Интереснее, чем злая воля этих зачинщиков, то, как далеко они смогли убежать. Ибо самое показательное в деле с фреской Уистлера - это не то, что пронзительные и чрезмерно мегафонные голоса заставили себя услышать. И не то, что произведение искусства должно было пострадать от такого стратосферного контекстного коллапса. Скорее, дело в том, что попечители Тейт, чья работа заключается в сохранении исторической национальной коллекции, должны были вместо этого судить произведение, находящееся под их опекой, и так непристойно исказить его. Из-за них "самая забавная комната в Европе" за несколько месяцев превратилась в "бело-супрематический" ресторан, прославляющий рабство.

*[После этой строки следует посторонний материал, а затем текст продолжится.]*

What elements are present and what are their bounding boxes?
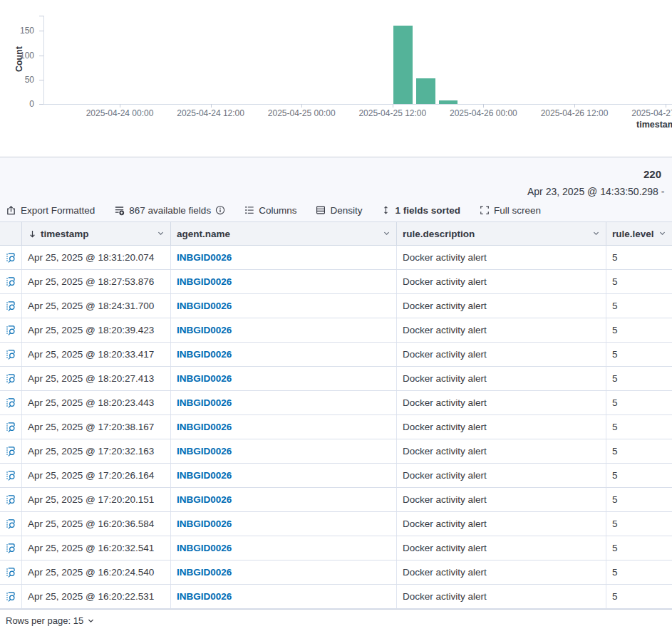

Что они могли бы сделать вместо этого? Они могли бы сказать, что персонажи, на которых жалуются, - это мельчайшие детали в произведении, которое просто кишит деталями. Они могли бы указать на то, что художественные галереи, такие как Тейт, абсолютно полны художественных деталей, которые могут показаться тревожными. Галереи эпохи Возрождения заполнены распятиями и мучениками. В большинстве галерей есть значительное количество обнаженных или полуобнаженных тел. Как правило, есть несколько изнасилований. А в современных галереях (не в последнюю очередь на выставках финалистов премии Тернера, которые Тейт устраивает каждый год) можно увидеть такое, что Уистлеру не привиделось бы и в самом страшном кошмаре.
Попечители, возможно, потрудились бы возразить против аисторического и антихудожественного навязывания Джорджа Флойда деликатному и причудливому произведению искусства, созданному столетием ранее. И они могли бы указать на то, что произведение искусства и политический манифест - разные вещи. Как роман, в котором упоминается рабство, не означает, что автор прославляет рабство, так и произведение искусства, изображающее нечто злое, не означает, что художник каким-то образом призывает к этому. Однако попечители Тейт не сделали ничего из перечисленного. Вместо этого они признали, что паровой каток современной политической моды имеет полное право раздавить произведение, находящееся под их опекой. Они фактически согласились с ужасающим утверждением, что Рекс Уистлер был каким-то прорабом, сторонником империи, расистом, белым супремасистом. А поскольку Уистлер не так часто попадает в новости и был убит до того, как оставил прямых потомков, которые могли бы его защищать, у такого необычного и запредельного утверждения есть шанс устоять. Так что спустя восемьдесят лет после того, как он отдал свою жизнь борьбе с нацизмом, Уистлер теперь стоит, очерненный галереей, над которой он трудился месяцами.
Наблюдать за тем, как Рекс Уистлер проходит через этот мстительный круговорот, как-то хуже, чем за другими случаями. Его искусство никогда не было политическим. И никогда не должно было доказывать свою правоту в столь заведомо враждебном современном свете.
РАСИСТСКАЯ ЛИТЕРАТУРА
К сожалению, через этот цикл, через который прошел Уистлер, прошел не только он. За последние несколько лет почти каждая великая фигура в истории западного искусства подверглась точно такому же процессу. Всегда от рук людей, которые варьируются от полуинформированных до неосведомленных. Всегда подвергается одной и той же грубой форме нападок. И почти всегда на них отвечают люди, возглавляющие некоторые из наших великих культурных институтов - предполагаемые хранители наследия, - которые поднимают белый флаг капитуляции, как только раздается первый выстрел со стороны людей, которые явно являются плохими актерами.
Почти все в истории литературы подверглось такому же, отупляющему, безжалостному, по-кендиевски жестокому обращению. Университеты, объявившие, что их учебные программы будут "деколо низированы" или "диверсифицированы", всегда попадают в одну и ту же безжалостную колею. В своей работе "Марксизм и литература", вышедшей в 1977 году, Раймонд Уильямс печально заявил, что в грядущей масштабной культурной революции все должно исчезнуть - все достижения цивилизации, включая саму литературу. Даже самые преданные последователи Уильямса с трудом восприняли это предположение, не в последнюю очередь потому, что почти все они занимали университетские кафедры по изучению литературы. Но в своей надежде на будущее, где вся литература будет сметена с пути, оставив лишь память о настоящем, он, похоже, опередил свое время.